_What the exercise asks_
Start at the line holding "Sponsorships must be". Write out that line and each one after it to the end of the data, unchanged.

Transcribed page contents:

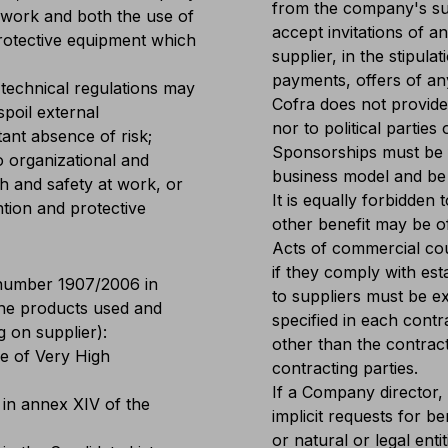
from the company's supp
 work and both the use of
accept invitations of an
protective equipment which
supplier, in the stipulat
payments, offers of an
 technical regulations may
Cofra does not provide 
spoil external
nor to political parties
tant absence of risk;
Sponsorships must be 
o organizational and
business model and be 
h and safety at work, or
It is equally forbidden
ntion and protective
other benefit may be o
Acts of commercial court
if they comply with es
number 1907/2006 in
to suppliers must be e
the products used and
specified in each cont
 on supplier):
other than the contract
e of Very High
contracting parties.
If a Company director, 
 in annex XIV of the
implicit requests for b
or natural or legal ent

_Answer to this exercise_
Sponsorships must be 
o organizational and
business model and be 
h and safety at work, or
It is equally forbidden
ntion and protective
other benefit may be o
Acts of commercial court
if they comply with es
number 1907/2006 in
to suppliers must be e
the products used and
specified in each cont
 on supplier):
other than the contract
e of Very High
contracting parties.
If a Company director, 
 in annex XIV of the
implicit requests for b
or natural or legal ent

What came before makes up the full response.